Lucky your mobos fine..Its like MSI x58 mobos are in the ICU...they either die or get better


----------



## comp@ddict (Dec 20, 2008)

What happened to ur old rig?
Oh and BTW, when u shed off this HD3870X2, don't forget, I'm ready to get it, LOlz.


----------



## amitash (Dec 21, 2008)

^You mean my Q6600 config? thats fine and im using it BUT its really difficult going from something 2wice as fast bak to the old config 
Im not selling the 3870x2 it willl go to my Q6600 config as that wont have a graphics card otherwise.
I actually even have an older rig...a core 2 duo E6600 and 8600GTS
Even older? I have a P4 3.2Ghz and 7600GT
Older? P4 2.6Ghz and 6600GT
OLDER!?!? celeron 800Mhz with nvidia FX5200
Antique piece?!? Pentium 3 with onboard graphics
antiqu..er? the first pentium to come out with onboard graphics...somehow never owned a P2 procy
OLDER???? Intel i495 with ich7
The oldest is a nameless mobo from the 1980s (dunno exactly as i wasnt born) with a cyrix mathco-processor which could run at 8 or 12khz i think...not sure....HAVE NEVER sold any computer part till now....ever!! still have all that lying around.


----------



## dOm1naTOr (Dec 21, 2008)

holy cow


----------



## Pathik (Dec 21, 2008)

Holy cow indeed.
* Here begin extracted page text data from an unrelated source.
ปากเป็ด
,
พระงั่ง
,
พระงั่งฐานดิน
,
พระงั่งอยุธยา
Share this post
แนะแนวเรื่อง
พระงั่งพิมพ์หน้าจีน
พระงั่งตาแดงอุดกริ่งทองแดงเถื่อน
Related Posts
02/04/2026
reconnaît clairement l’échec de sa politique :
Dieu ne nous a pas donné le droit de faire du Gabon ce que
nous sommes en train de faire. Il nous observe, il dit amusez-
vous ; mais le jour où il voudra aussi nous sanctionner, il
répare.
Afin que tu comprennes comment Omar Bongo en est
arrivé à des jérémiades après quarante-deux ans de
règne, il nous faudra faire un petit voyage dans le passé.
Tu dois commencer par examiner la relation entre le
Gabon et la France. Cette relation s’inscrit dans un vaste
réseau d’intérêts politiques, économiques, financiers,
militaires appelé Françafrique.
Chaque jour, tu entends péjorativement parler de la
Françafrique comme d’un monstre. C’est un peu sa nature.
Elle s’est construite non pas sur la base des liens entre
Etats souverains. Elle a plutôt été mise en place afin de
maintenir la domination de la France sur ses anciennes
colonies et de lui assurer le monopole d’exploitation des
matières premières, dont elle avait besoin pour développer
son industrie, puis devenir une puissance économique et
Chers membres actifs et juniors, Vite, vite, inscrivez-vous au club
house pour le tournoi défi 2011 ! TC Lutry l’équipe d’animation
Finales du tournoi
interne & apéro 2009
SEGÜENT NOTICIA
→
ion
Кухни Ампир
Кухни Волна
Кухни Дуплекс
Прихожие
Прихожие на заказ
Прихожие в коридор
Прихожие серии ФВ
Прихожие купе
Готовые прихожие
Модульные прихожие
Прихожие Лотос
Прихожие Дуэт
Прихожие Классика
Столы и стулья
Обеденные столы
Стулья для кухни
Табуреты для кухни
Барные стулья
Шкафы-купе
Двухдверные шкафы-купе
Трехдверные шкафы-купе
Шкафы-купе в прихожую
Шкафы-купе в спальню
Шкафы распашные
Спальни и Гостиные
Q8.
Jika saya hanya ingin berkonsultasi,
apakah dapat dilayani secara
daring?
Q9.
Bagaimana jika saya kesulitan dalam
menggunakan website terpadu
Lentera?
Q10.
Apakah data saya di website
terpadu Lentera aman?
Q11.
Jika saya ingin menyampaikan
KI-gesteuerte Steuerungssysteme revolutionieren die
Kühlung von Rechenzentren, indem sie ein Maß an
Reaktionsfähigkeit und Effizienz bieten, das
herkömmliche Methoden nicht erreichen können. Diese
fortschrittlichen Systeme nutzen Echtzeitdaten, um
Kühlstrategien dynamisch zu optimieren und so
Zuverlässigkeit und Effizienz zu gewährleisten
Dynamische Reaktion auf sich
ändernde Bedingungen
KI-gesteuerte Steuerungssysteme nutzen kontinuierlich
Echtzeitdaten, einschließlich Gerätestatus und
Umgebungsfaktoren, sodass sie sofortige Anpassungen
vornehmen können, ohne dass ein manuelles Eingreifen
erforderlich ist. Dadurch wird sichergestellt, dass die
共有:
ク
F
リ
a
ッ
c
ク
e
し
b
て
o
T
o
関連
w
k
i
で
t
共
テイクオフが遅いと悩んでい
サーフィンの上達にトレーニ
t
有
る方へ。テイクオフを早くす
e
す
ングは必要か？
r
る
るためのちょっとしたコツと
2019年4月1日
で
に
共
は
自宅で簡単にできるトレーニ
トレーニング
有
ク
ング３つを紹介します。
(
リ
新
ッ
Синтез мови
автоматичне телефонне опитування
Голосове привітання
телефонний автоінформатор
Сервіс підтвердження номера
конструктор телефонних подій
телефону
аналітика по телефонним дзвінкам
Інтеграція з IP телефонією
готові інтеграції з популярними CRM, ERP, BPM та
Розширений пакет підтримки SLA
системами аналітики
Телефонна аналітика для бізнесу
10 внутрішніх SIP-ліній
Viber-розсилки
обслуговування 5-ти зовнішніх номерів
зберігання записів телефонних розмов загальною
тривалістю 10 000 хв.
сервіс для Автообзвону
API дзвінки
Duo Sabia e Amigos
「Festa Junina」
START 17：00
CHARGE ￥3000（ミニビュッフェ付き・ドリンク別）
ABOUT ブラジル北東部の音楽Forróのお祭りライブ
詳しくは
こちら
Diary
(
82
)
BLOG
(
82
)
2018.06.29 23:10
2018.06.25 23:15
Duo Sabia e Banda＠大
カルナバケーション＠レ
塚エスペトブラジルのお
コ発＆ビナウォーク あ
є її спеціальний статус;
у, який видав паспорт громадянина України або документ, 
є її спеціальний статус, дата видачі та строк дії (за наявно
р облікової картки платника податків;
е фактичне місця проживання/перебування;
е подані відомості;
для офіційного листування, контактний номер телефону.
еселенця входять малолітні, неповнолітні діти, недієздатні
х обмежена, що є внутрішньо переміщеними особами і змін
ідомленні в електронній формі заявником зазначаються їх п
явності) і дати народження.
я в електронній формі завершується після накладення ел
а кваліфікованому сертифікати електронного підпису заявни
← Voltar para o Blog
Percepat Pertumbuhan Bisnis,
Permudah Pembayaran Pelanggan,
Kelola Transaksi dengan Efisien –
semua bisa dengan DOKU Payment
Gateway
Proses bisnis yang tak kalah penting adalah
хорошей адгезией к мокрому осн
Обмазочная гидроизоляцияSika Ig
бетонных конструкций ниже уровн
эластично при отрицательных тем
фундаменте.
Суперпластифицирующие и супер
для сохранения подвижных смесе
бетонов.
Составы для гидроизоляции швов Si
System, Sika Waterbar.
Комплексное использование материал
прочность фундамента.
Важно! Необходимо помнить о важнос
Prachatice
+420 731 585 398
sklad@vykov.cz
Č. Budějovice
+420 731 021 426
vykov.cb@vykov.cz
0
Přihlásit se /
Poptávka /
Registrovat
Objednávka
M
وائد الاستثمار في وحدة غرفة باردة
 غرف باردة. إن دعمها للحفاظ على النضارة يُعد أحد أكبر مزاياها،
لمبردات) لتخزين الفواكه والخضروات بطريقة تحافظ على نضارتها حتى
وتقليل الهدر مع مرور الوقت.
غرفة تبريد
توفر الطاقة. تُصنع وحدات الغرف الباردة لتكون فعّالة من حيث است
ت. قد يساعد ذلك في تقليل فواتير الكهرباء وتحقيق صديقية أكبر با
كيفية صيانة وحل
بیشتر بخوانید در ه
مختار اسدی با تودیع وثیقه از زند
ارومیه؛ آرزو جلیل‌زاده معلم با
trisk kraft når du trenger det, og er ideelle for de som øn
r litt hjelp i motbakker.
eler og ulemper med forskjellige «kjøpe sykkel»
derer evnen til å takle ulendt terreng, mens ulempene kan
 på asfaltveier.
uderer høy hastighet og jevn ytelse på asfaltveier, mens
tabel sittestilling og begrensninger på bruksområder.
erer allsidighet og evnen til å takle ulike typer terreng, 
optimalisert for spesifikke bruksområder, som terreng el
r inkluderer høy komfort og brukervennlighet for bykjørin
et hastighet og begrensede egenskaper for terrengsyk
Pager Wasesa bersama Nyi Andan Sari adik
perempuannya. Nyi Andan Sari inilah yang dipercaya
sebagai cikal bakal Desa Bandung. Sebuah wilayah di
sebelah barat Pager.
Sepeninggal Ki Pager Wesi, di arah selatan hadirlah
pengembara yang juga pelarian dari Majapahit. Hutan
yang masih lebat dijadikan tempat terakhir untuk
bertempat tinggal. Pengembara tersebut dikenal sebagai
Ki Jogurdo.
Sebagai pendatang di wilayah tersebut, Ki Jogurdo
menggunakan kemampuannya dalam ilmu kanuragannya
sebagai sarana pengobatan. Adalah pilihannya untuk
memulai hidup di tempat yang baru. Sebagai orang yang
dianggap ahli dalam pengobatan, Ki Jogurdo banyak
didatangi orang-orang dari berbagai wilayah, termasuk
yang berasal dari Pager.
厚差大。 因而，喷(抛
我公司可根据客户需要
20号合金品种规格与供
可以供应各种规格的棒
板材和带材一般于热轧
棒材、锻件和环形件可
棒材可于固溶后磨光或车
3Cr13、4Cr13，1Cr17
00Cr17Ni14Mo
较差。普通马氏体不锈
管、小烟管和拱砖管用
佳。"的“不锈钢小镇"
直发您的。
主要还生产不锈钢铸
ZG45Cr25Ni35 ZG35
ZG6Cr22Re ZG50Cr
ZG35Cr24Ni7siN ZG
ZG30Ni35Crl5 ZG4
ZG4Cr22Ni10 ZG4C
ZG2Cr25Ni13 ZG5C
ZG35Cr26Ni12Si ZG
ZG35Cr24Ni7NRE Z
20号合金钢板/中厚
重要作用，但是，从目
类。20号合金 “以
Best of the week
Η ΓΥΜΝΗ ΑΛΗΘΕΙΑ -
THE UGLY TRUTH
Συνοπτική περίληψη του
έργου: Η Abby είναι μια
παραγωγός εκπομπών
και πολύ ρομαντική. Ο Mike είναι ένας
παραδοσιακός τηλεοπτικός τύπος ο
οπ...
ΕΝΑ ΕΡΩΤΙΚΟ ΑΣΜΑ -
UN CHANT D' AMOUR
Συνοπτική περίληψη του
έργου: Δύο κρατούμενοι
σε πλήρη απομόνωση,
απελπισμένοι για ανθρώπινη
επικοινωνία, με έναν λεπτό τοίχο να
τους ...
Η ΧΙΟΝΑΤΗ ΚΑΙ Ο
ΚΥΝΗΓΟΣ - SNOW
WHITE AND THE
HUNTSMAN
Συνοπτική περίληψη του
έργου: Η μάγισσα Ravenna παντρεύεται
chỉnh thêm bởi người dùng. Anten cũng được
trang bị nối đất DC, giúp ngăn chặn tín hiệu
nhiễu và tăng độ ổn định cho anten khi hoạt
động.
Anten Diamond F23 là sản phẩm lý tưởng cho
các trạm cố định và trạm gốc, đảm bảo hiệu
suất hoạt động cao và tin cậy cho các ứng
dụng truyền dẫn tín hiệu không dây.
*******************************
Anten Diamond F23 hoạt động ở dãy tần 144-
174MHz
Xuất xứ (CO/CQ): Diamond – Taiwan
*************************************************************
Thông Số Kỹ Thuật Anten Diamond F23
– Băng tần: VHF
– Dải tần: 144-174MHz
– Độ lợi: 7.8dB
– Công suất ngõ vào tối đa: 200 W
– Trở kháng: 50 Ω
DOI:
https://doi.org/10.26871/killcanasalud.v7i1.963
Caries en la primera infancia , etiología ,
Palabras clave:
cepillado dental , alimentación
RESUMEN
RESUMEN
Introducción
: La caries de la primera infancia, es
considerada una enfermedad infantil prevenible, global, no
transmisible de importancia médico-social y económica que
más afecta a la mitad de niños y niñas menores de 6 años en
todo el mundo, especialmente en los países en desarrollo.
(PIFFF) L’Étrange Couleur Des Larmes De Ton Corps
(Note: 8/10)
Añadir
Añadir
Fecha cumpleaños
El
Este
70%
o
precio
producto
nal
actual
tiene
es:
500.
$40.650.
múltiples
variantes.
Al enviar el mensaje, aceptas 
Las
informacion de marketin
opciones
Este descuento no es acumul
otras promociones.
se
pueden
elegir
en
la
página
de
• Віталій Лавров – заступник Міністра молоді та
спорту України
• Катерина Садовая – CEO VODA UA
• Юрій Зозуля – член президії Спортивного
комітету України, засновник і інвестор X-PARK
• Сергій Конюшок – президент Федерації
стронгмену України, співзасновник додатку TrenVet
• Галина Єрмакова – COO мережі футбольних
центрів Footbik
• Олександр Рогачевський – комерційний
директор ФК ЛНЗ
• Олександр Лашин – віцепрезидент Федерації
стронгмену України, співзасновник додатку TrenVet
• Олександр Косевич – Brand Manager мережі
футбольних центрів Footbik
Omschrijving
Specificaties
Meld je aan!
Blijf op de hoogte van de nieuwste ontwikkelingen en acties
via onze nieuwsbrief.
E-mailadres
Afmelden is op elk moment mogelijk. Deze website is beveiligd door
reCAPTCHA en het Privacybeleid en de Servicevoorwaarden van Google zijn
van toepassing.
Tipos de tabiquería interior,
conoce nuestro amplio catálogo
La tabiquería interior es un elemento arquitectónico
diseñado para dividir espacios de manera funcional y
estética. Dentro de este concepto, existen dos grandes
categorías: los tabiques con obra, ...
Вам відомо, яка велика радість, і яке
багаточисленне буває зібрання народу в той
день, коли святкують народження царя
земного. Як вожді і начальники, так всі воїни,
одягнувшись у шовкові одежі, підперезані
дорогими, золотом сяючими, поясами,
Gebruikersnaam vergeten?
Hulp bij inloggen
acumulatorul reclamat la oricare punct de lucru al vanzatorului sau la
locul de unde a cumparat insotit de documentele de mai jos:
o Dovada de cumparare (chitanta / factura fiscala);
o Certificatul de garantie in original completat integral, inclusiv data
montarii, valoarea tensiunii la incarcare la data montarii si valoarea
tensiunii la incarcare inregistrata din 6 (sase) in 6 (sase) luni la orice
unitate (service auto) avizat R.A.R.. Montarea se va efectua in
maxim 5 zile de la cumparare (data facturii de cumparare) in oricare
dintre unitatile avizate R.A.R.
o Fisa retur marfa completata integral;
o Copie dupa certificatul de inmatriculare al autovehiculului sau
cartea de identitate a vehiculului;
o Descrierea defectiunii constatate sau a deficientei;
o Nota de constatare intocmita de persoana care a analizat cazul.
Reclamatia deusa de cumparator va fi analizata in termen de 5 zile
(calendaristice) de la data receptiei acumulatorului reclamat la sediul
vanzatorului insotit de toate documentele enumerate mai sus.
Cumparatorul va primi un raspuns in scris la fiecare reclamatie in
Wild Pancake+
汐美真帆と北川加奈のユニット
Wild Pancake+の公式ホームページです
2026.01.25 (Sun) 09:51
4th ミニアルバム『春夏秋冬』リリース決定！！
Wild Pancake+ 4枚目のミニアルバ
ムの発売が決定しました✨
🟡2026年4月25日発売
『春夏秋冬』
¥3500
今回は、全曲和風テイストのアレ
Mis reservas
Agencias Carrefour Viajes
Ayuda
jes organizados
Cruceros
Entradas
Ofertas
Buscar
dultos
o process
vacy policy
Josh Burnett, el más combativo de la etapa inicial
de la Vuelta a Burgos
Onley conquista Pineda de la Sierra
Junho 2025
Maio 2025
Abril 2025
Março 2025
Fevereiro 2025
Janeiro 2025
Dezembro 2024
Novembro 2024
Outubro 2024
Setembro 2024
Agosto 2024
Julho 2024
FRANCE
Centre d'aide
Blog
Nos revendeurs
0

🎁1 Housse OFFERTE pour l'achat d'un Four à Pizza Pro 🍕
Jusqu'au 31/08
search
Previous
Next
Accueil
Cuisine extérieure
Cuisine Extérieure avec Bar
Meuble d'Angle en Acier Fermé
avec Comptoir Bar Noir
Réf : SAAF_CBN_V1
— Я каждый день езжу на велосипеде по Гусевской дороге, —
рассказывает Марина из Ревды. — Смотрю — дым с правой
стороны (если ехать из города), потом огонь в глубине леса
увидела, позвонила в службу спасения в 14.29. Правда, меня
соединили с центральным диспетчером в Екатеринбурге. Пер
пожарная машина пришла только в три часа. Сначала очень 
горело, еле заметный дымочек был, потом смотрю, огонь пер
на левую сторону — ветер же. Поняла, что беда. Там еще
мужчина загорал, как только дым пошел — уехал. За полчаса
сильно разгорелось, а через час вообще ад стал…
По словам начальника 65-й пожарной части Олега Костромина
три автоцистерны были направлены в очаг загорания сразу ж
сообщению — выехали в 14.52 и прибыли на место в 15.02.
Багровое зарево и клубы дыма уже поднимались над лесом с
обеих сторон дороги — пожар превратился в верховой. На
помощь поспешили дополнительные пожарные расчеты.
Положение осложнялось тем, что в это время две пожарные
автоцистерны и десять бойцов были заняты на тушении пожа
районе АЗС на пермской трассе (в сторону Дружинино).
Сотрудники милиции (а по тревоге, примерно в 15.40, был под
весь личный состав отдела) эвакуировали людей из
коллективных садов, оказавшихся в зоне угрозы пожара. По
All of them working? Where do you keep them?


----------



## comp@ddict (Dec 21, 2008)

amitash said:


> ^You mean my Q6600 config? thats fine and im using it BUT its really difficult going from something 2wice as fast bak to the old config
> Im not selling the 3870x2 it willl go to my Q6600 config as that wont have a graphics card otherwise.
> I actually even have an older rig...a core 2 duo E6600 and 8600GTS
> Even older? I have a P4 3.2Ghz and 7600GT
> ...


And I have one wich doesn't even have a 6600GT

U keeping them as collection, very nice.


----------



## amitash (Dec 21, 2008)

> Holy cow indeed. All of them working? Where do you keep them?



everything till p1 wrks...the others are in an ancient cupboard...also had intels i395 procy but 4 of its pins are broken.....Also my dad bought the first color monitor in 1986...it was a TVG 14" monitor i think and he paid 25k for it....its still there and there are floppies with prince of persia 1,pop the shadow and the flame, Great games like pockets, gods, hocus pocus to name a few and to think my current rig doesnt have a floppy drive.


----------



## jck (Dec 21, 2008)

hellsgate : how do you afford this?


----------



## hellgate (Dec 21, 2008)

^^^   afford wat?


----------



## comp@ddict (Dec 22, 2008)

U just had changed ur PC, and again a new PC^^

Absolutely, how much do u earn dude?


----------